La reforma de la Ley de la Ciencia impulsada por el Ministerio de Ciencia y Tecnología mejora el contrato para la incorporación de investigadores al Sistema Español de Ciencia y Tecnología.

La nueva regulación garantiza la retribución digna de los investigadores, que nunca podrá ser inferior a la del personal investigador que realice idénticas o similares actividades.

Los contratos se podrán aplicar en la Administración del Estado o de las Comunidades Autónomas, las Universidades y las Instituciones públicas o privadas sin ánimo de lucro que desarrollen actividades de I+D+I.



La nueva Ley de Medidas Urgentes de Reforma del Mercado de Trabajo para el incentivo del Empleo y la mejora de su Calidad, publicada en el BOE de 10 de julio de 2001 (Ley 12/2001), incluye una Disposición adicional por la que se regulan los contratos en régimen de derecho laboral, que pueden celebrar los organismos públicos de investigación. El principal aspecto de la reforma es la creación de un nuevo contrato para la incorporación de investigadores al Sistema Español de Ciencia y Tecnología. La nueva modalidad contractual es plenamente compatible con el tipo de contratos que se ofrece a los investigadores en el Plan Ramón y Cajal que ha puesto en marcha el Ministerio de Ciencia y Tecnología para la incorporación de dos mil nuevos investigadores al mencionado Sistema Español de Ciencia y Tecnología en el trienio 2001-2003.
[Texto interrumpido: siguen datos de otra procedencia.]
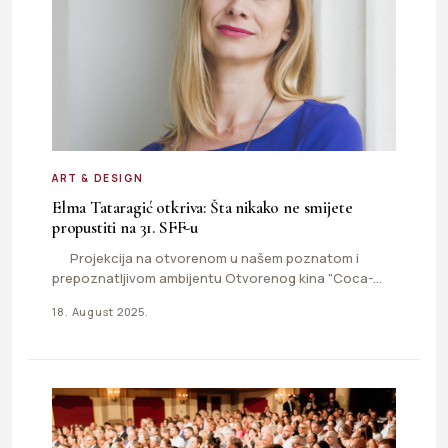
ART & DESIGN
Elma Tataragić otkriva: Šta nikako ne smijete
propustiti na 31. SFF-u
Projekcija na otvorenom u našem poznatom i
prepoznatljivom ambijentu Otvorenog kina "Coca-
Cola" Obavezan je…
18. August 2025.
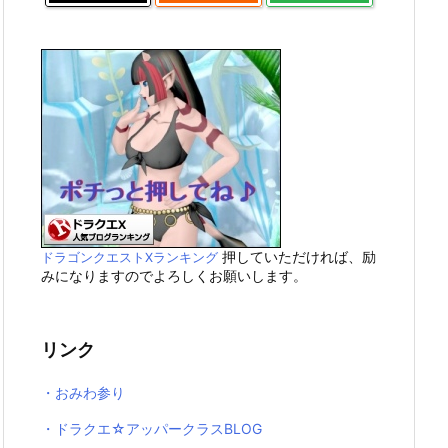
押していただければ、励
ドラゴンクエストXランキング
みになりますのでよろしくお願いします。
リンク
・おみわ参り
・ドラクエ☆アッパークラスBLOG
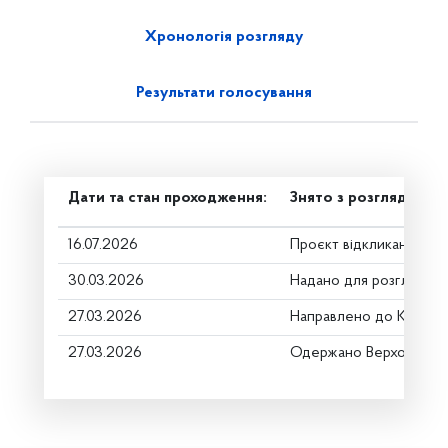
Хронологія розгляду
Результати голосування
Дати та стан проходження:
Знято з розгляду
16.07.2026
Проєкт відкликано
30.03.2026
Надано для розгляду
27.03.2026
Направлено до Коміте
27.03.2026
Одержано Верховною 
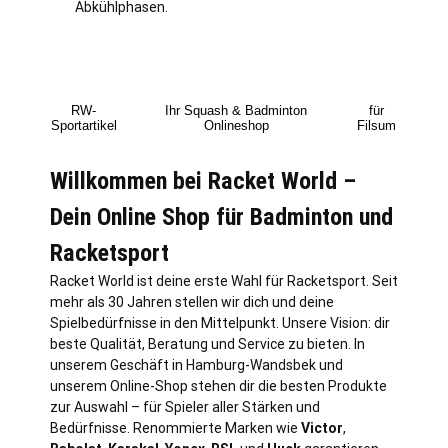
Abkühlphasen.
RW-
Ihr Squash & Badminton
für
Sportartikel
Onlineshop
Filsum
Willkommen bei Racket World –
Dein Online Shop für Badminton und
Racketsport
Racket World ist deine erste Wahl für Racketsport. Seit
mehr als 30 Jahren stellen wir dich und deine
Spielbedürfnisse in den Mittelpunkt. Unsere Vision: dir
beste Qualität, Beratung und Service zu bieten. In
unserem Geschäft in
Hamburg
-Wandsbek und
unserem Online-Shop stehen dir die besten Produkte
zur Auswahl – für Spieler aller Stärken und
Bedürfnisse. Renommierte Marken wie
Victor
,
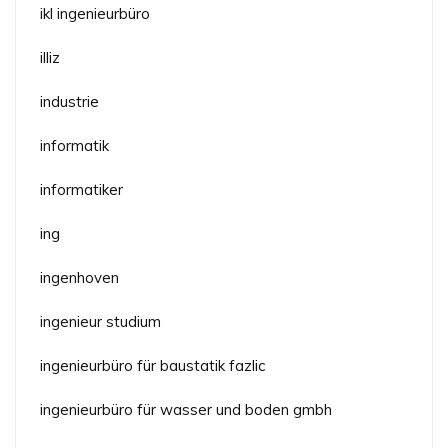
ikl ingenieurbüro
illiz
industrie
informatik
informatiker
ing
ingenhoven
ingenieur studium
ingenieurbüro für baustatik fazlic
ingenieurbüro für wasser und boden gmbh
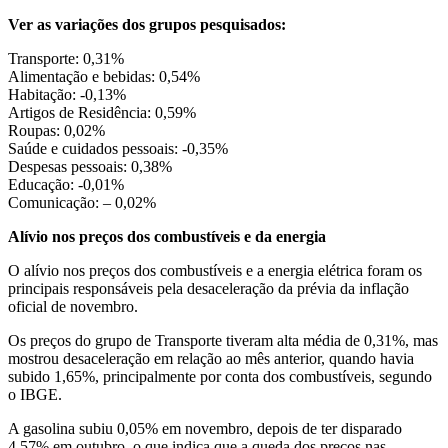
Ver as variações dos grupos pesquisados:
Transporte: 0,31%
Alimentação e bebidas: 0,54%
Habitação: -0,13%
Artigos de Residência: 0,59%
Roupas: 0,02%
Saúde e cuidados pessoais: -0,35%
Despesas pessoais: 0,38%
Educação: -0,01%
Comunicação: – 0,02%
Alívio nos preços dos combustíveis e da energia
O alívio nos preços dos combustíveis e a energia elétrica foram os
principais responsáveis pela desaceleração da prévia da inflação
oficial de novembro.
Os preços do grupo de Transporte tiveram alta média de 0,31%, mas
mostrou desaceleração em relação ao mês anterior, quando havia
subido 1,65%, principalmente por conta dos combustíveis, segundo
o IBGE.
A gasolina subiu 0,05% em novembro, depois de ter disparado
4,57% em outubro, o que indica que a queda dos preços nas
La nueva modalidad de contrato presenta cinco novedades que mejoran la situación laboral de los investigadores.



Laboratorio, Facultad de Biología de la Universidad Autónoma de Madrid

 

Integración de Doctores al Sistema de Ciencia y Tecnología

La reforma establece que los nuevos contratos sólo podrán concertarse con aquellas personas que estén en posesión del título de Doctor. Esta exigencia es una consecuencia obligada de la naturaleza misma de la investigación, y responde a criterios ya arraigados y contrastados, tal y como sucede en el Consejo Superior de Investigaciones Científicas.

 

Inicio de una carrera investigadora

El trabajo de los investigadores contratados consistirá en la realización de actividades, programas o proyectos de investigación que permitan ampliar, perfeccionar o completar su experiencia científica. De esta forma, se supera el tradicional contrato para la realización de obras o servicios, que exigía la ejecución de un proyecto definido.

Además, la modalidad permitirá que los investigadores queden integrados plenamente al Régimen General de la Seguridad Social, aspecto que no quedaba reflejado antes.

La duración del nuevo contrato (5 años) posibilitará ampliar, perfeccionar y completar la experiencia científica de los investigadores.

 

Garantiza la calidad de los trabajos desarrollados de investigación

La Ley establece que la actividad desarrollada por los investigadores será evaluada, por lo menos, cada dos años y podrá anularse el contrato si no se supera favorablemente la evaluación. El control garantizará la idoneidad de los investigadores y la calidad de los trabajos desarrollados.

 

Establece retribuciones dignas y adecuadas para los nuevos investigadores

La retribución de los investigadores contratados no podrá ser inferior a la del personal investigador que realice idénticas o similares actividades. Esta solución fomenta la inserción de investigadores ya formados, e incluso acreditados en el mundo científico, al Sistema Español de Ciencia y Tecnología.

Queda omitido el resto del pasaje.